● **Exercise prompt**:
Without including any pictures, please copy every entry below exactly.

● **Transcribed page contents**:

========================================================================

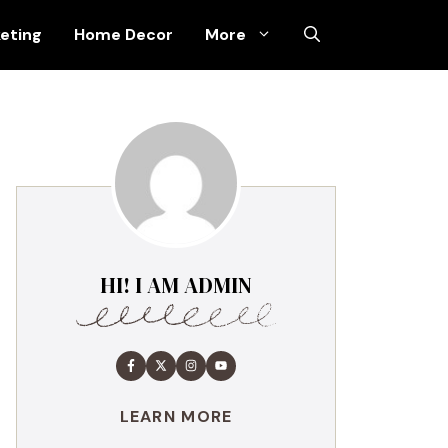
keting
Home Decor
More
HI! I AM ADMIN
LEARN MORE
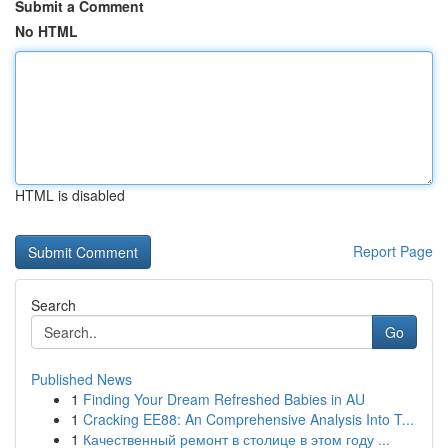
Submit a Comment
No HTML
HTML is disabled
Report Page
Search
Go
Published News
1
Finding Your Dream Refreshed Babies in AU
1
Cracking EE88: An Comprehensive Analysis Into T...
1
Качественный ремонт в столице в этом году ...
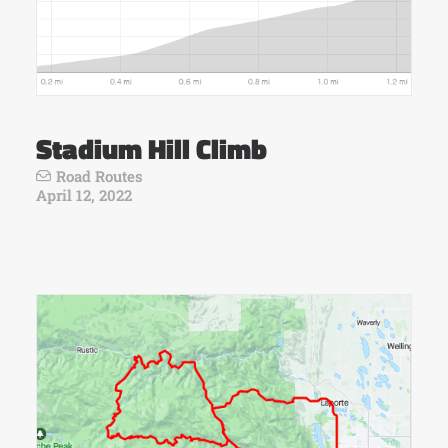
Stadium Hill Climb
Road Routes
April 12, 2022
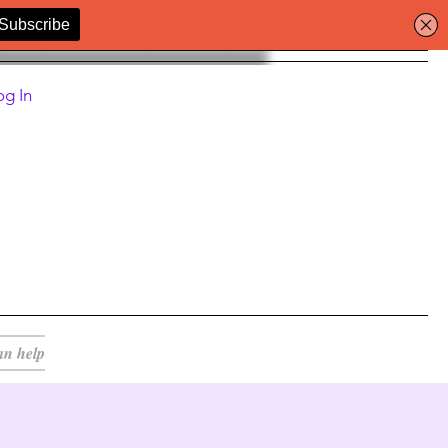
og In
an help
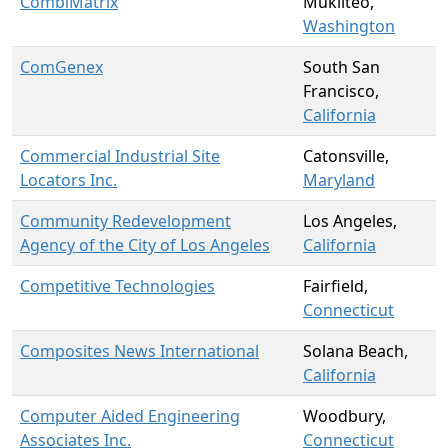
CombiMatrix
Mukilteo,
Washington
ComGenex
South San
Francisco,
California
Commercial Industrial Site
Catonsville,
Locators Inc.
Maryland
Community Redevelopment
Los Angeles,
Agency of the City of Los Angeles
California
Competitive Technologies
Fairfield,
Connecticut
Composites News International
Solana Beach,
California
Computer Aided Engineering
Woodbury,
Associates Inc.
Connecticut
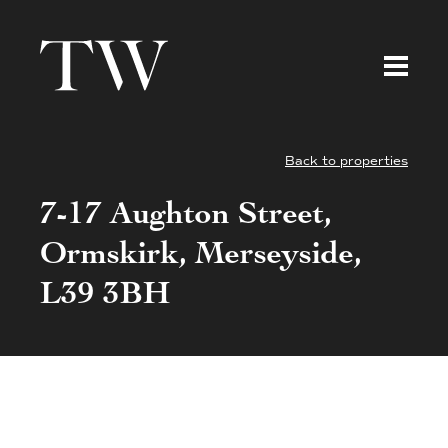
Back to properties
7-17 Aughton Street,
Ormskirk, Merseyside,
L39 3BH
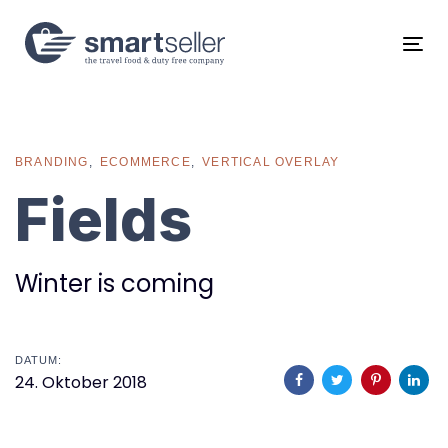
Links
Zur
überspringen
primären
Tog
Navigation
navi
springen
Zum
Inhalt
springen
BRANDING
ECOMMERCE
VERTICAL OVERLAY
Fields
Winter is coming
DATUM:
24. Oktober 2018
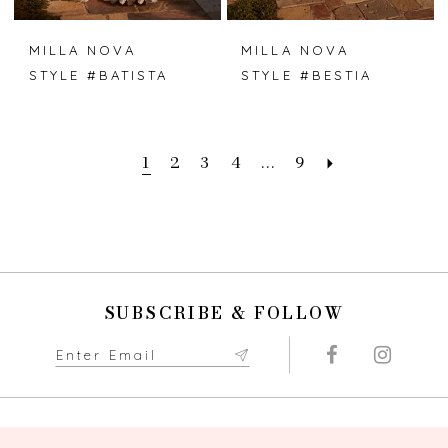
MILLA NOVA
MILLA NOVA
STYLE #BATISTA
STYLE #BESTIA
1
2
3
4
...
9
SUBSCRIBE & FOLLOW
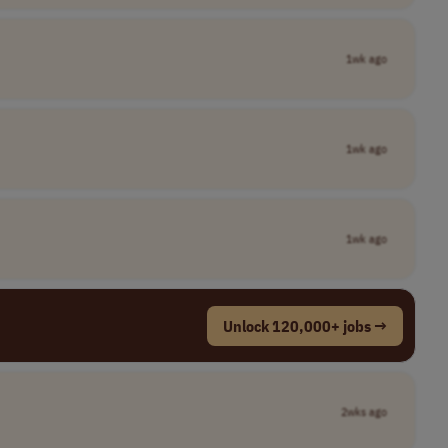
1wk ago
1wk ago
1wk ago
Unlock 120,000+ jobs →
2wks ago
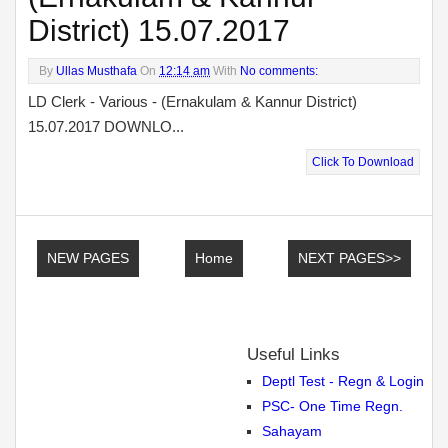
District) 15.07.2017
By
Ullas Musthafa
On
12:14 am
With
No comments:
LD Clerk - Various - (Ernakulam & Kannur District)
15.07.2017 DOWNLO...
Click To Download
NEW PAGES
Home
NEXT PAGES>>
Useful Links
Deptl Test - Regn & Login
PSC- One Time Regn.
Sahayam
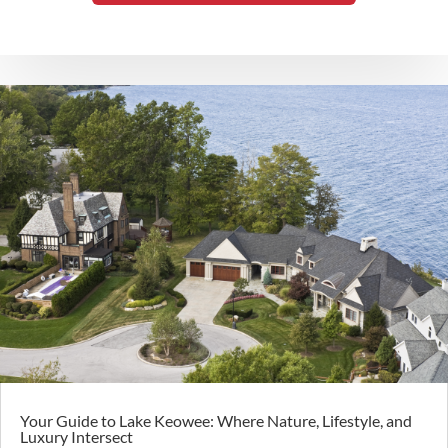
Your Guide to Lake Keowee: Where Nature, Lifestyle, and
Luxury Intersect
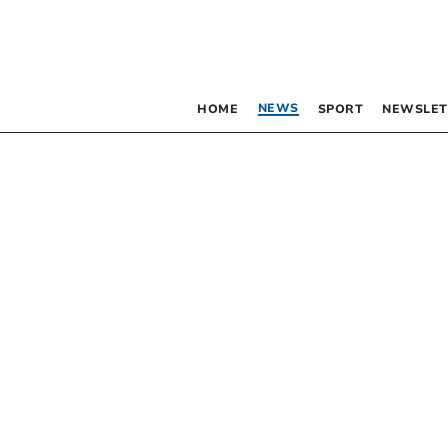
NEWS
HOME
SPORT
NEWSLET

========================================================================

● **Exercise output**:
keting
Home Decor
More
HI! I AM ADMIN
LEARN MORE
Submit a Comment
No HTML
HTML is disabled
Report Page
Search
Go
Published News
1
Finding Your Dream Refreshed Babies in AU
1
Cracking EE88: An Comprehensive Analysis Into T...
1
Качественный ремонт в столице в этом году ...
Stadium Hill Climb
Road Routes
April 12, 2022
og In
an help
CombiMatrix
Mukilteo,
Washington
ComGenex
South San
Francisco,
California
Commercial Industrial Site
Catonsville,
Locators Inc.
Maryland
Community Redevelopment
Los Angeles,
Agency of the City of Los Angeles
California
Competitive Technologies
Fairfield,
Connecticut
Composites News International
Solana Beach,
California
Computer Aided Engineering
Woodbury,
Associates Inc.
Connecticut
Back to properties
7-17 Aughton Street,
Ormskirk, Merseyside,
L39 3BH
Links
Zur
überspringen
primären
Tog
Navigation
navi
springen
Zum
Inhalt
springen
BRANDING
ECOMMERCE
VERTICAL OVERLAY
Fields
Winter is coming
DATUM:
24. Oktober 2018
MILLA NOVA
MILLA NOVA
STYLE #BATISTA
STYLE #BESTIA
1
2
3
4
...
9
SUBSCRIBE & FOLLOW
1wk ago
1wk ago
1wk ago
Unlock 120,000+ jobs →
2wks ago
District) 15.07.2017
By
Ullas Musthafa
On
12:14 am
With
No comments:
LD Clerk - Various - (Ernakulam & Kannur District)
15.07.2017 DOWNLO...
Click To Download
NEW PAGES
Home
NEXT PAGES>>
Useful Links
Deptl Test - Regn & Login
PSC- One Time Regn.
Sahayam
Your Guide to Lake Keowee: Where Nature, Lifestyle, and
Luxury Intersect
NEWS
HOME
SPORT
NEWSLET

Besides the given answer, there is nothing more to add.